I am about to enter my 4th year in environmental science at Trinity. I enjoy studying plant and animal interactions where the benefits or drawbacks can vary so differently between species. I was thrilled to receive the phone call from Dr Michelle Murray confirming my interview was successful and I would be starting work in June, which was perfect because where would be a nicer place to observe plant and animal interactions than the gardens!

I arrived the Tuesday after the June bank holiday excited and ready to begin the internship. I met Cherie and Helena, the other interns, and Michelle introduced us to the gardens and gave us the history of them, from its foundation in 1687 and the locations it moved to until 1967 which is when the garden in Dartry was founded.



My favourite plant, the Trinity College birch (Betula utilis subsp. jacquemontii ‘Trinity College’). It has a beautiful white bark but also has a cool story behind it: the subspecies was discovered in the Himalayas and seed was sent to many botanic gardens, including Trinity College. When grown here its genes expressed a much whiter bark than the parent so was given the cultivar name ‘Trinity College’.

We met Mick and Liz who are the two full-time staff that run the garden and keep the place looking as beautiful as it is.
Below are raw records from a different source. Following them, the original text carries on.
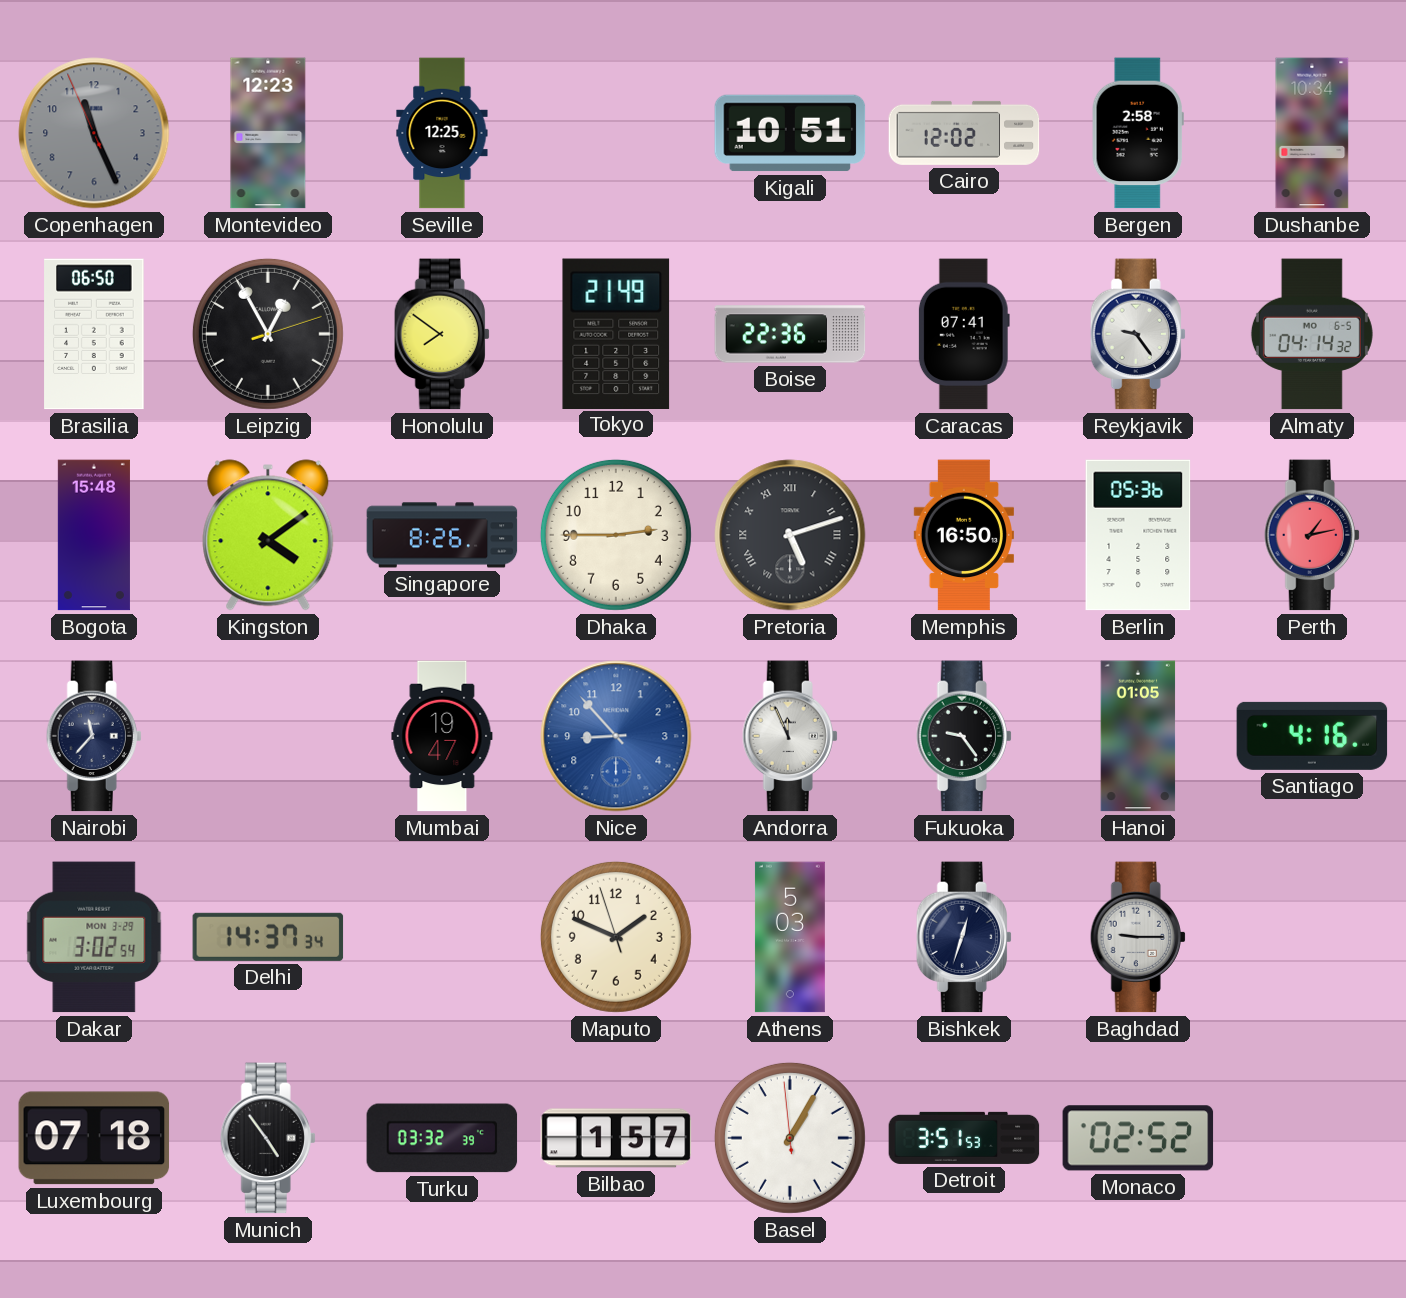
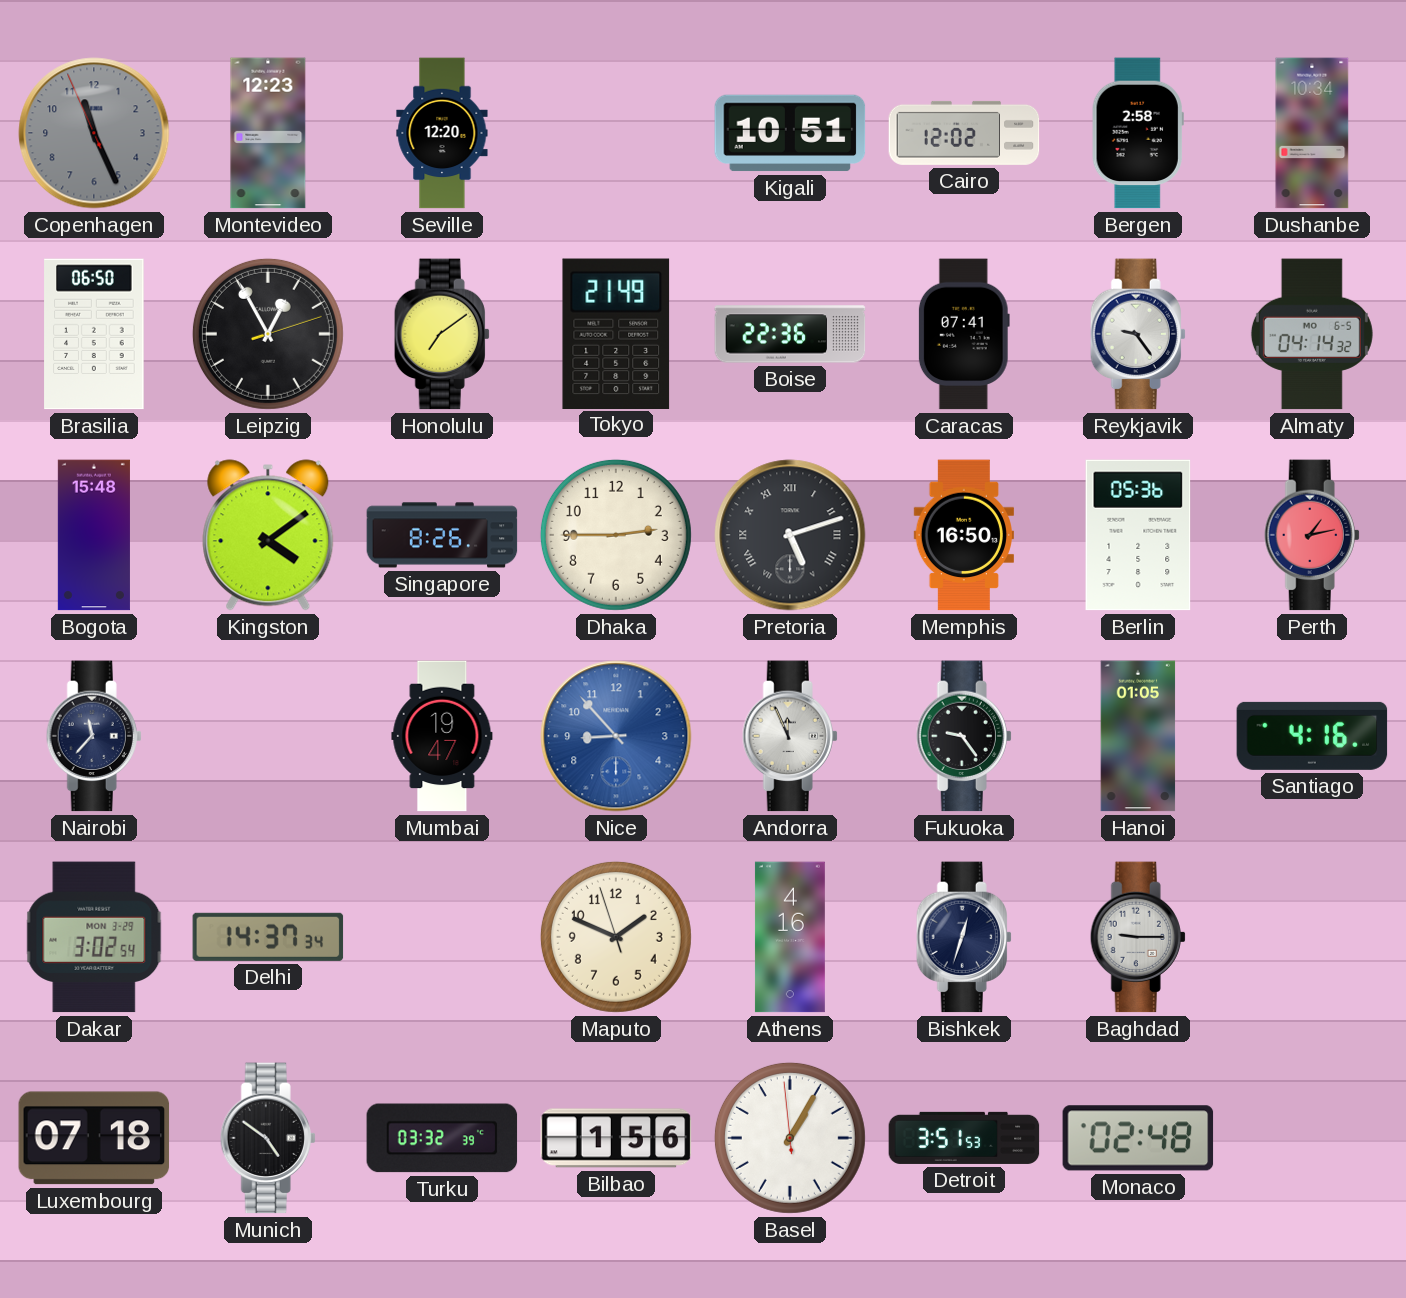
Seville: 12:25 -> 12:20
Honolulu: 7:51 -> 7:09
Athens: 5:03 -> 4:16
Munich: 4:54 -> 4:51
Bilbao: 1:57 -> 1:56
Monaco: 02:52 -> 02:48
Michelle also introduced us to several fascinating plant species and the different problems facing them. The most jarring of them is the box hedge which divides spaces in the Walled Garden, but in the past year or so has been decimated by the Box Moth caterpillar eating its leaves. Removing the damaged hedge will be one of our tasks!

We were given our tools: secateurs, hand fork and gloves, and a foam kneeler. The coming Sunday the Garden would open to the public for the Annual Rathmines Garden Trail for charity – this year for the Alzheimer’s Association – and a lot of the work we would be doing for the next week would involve cleaning up some overgrown areas and general tidying, which we were more than happy to get stuck into. With our tools in tow, we begin to clear the sand bed by the lab.
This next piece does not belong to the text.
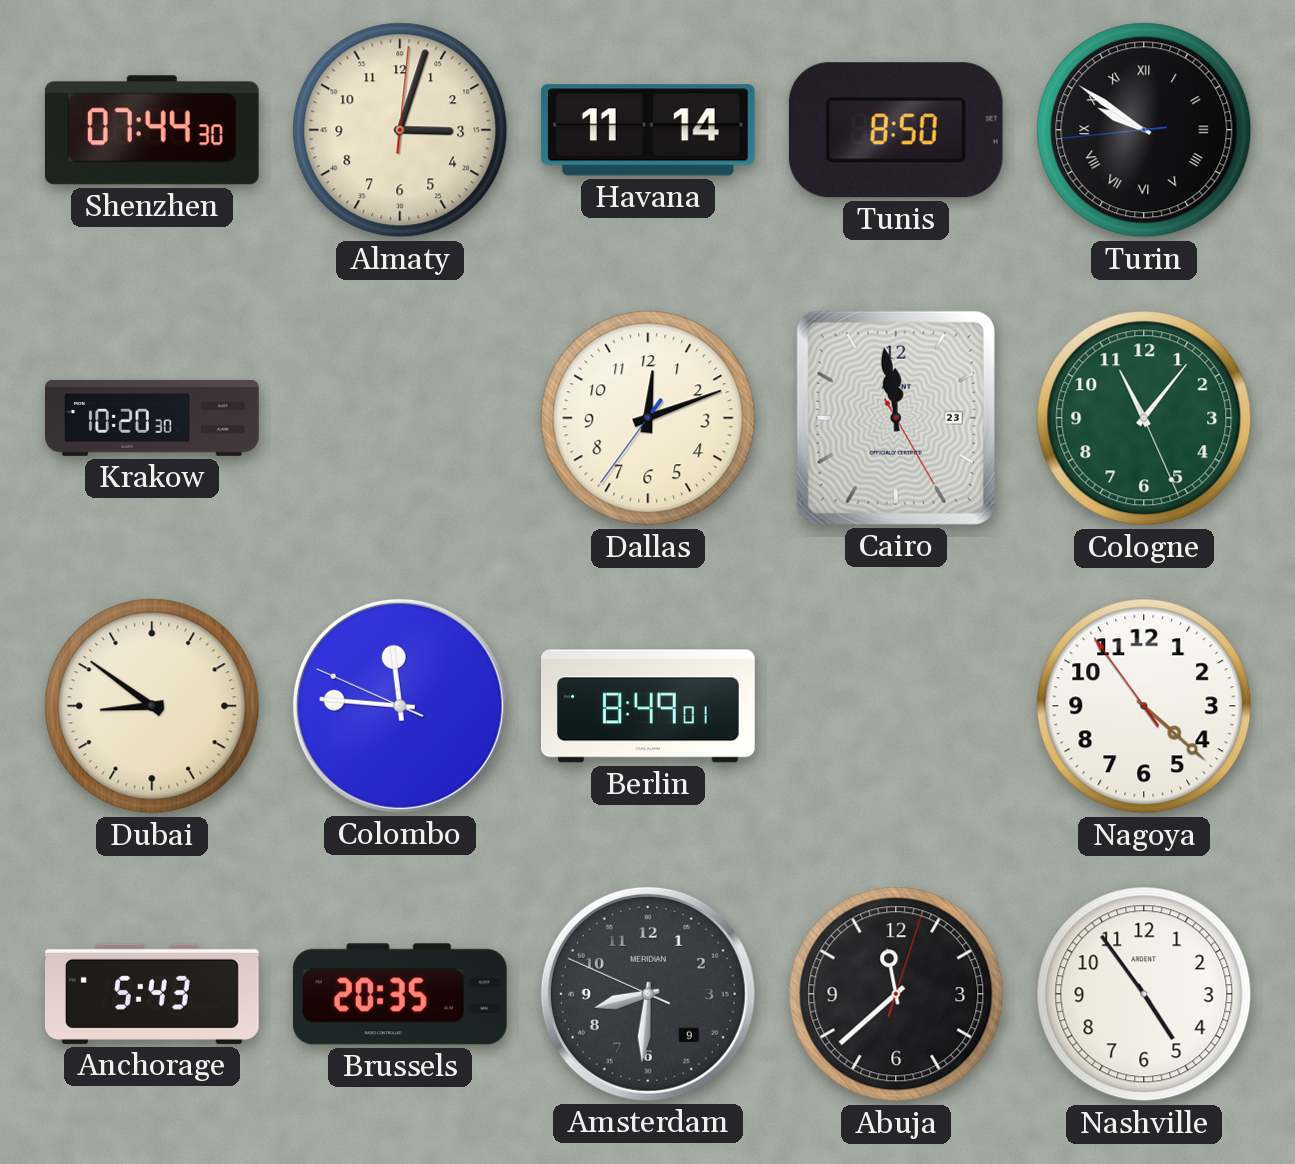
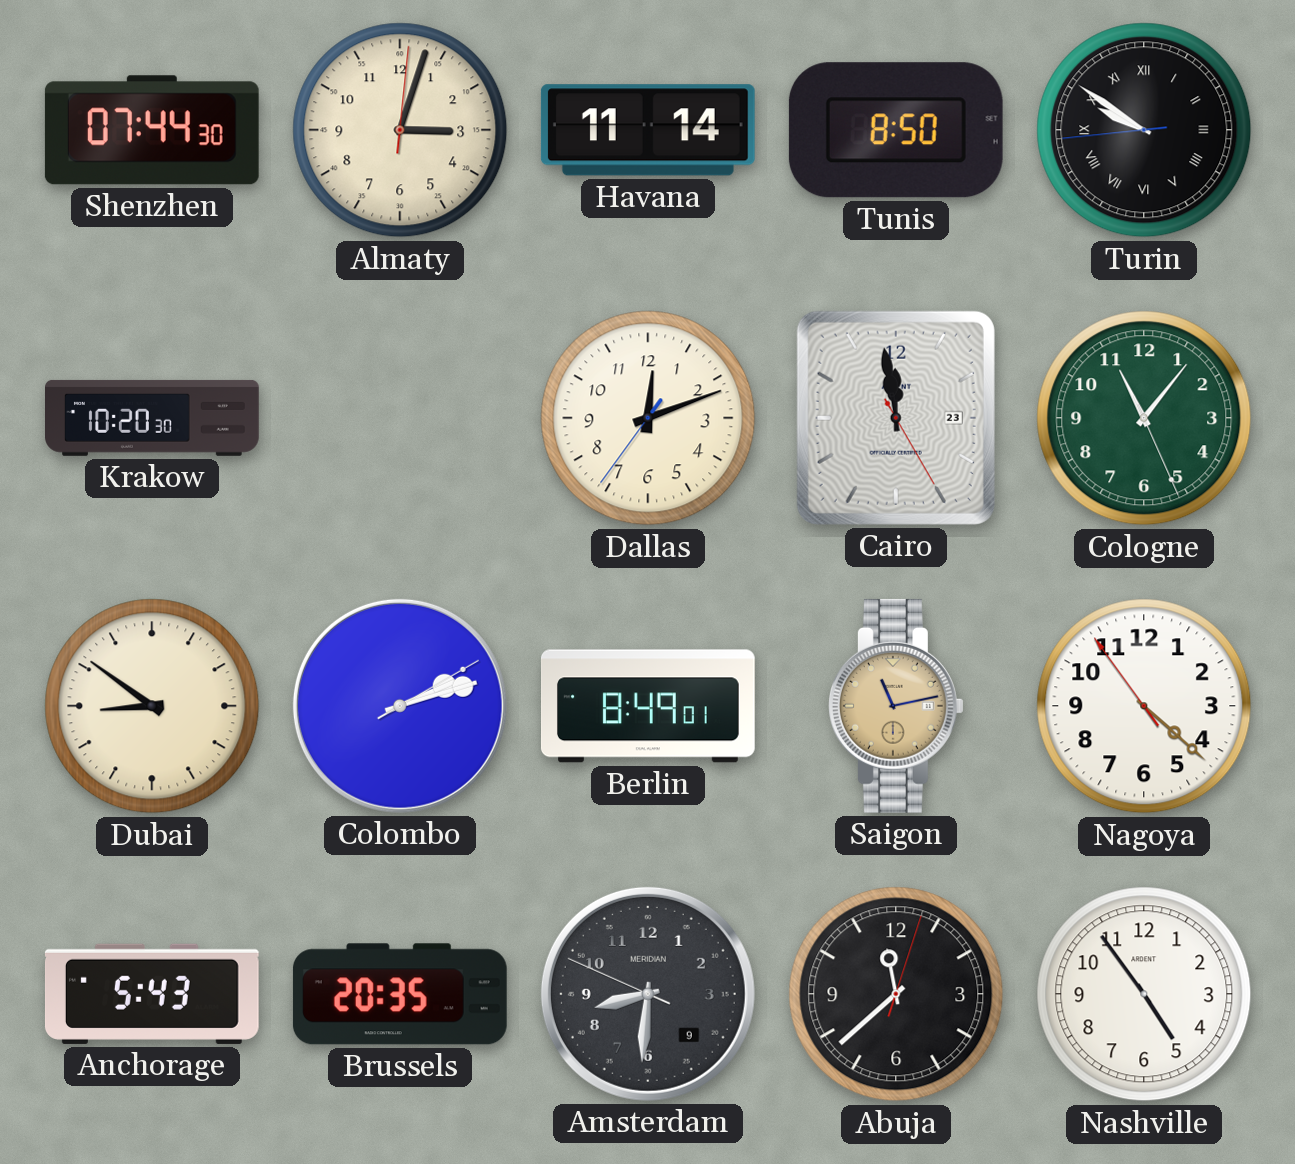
Colombo: 11:45 -> 2:12
Saigon: none -> 11:13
The persistent weeds here that we were removing were Galium aparine which is a sticky weed, Rumex obtusifolius (broad leaved dock), and Oxalis sp. which is a wood sorrel. Once we had the bed cleared, we were able to place potted plants back onto it and arrange them to be aesthetically pleasing.

As the next couple of weeks went by we continued to make the area around look as nice as possible with Liz, Mick and Michelle showing us the ropes and reminding us to take ‘before and after’ photos. Here are some examples from a border in the Lawn Area, and the start of reestablishing some tree circles in the South Arboretum.

One thing however that I noticed while I was weeding was the sheer number of insects that would take shelter under the plants and once exposed there was a scramble to try and get new shelter to protect them from predators. Furthermore, once you moved slightly on to weed the next section of the bed, birds would then begin to gather and peck at the ground to try and get some easy food.


Seeing these birds and hearing them up in the trees gave me the idea to download an app called ‘Merlin’ which uses the microphone on your phone to identify the sounds and match them to a bird. Using this for really short periods during the week allowed the app to identify a range of birds.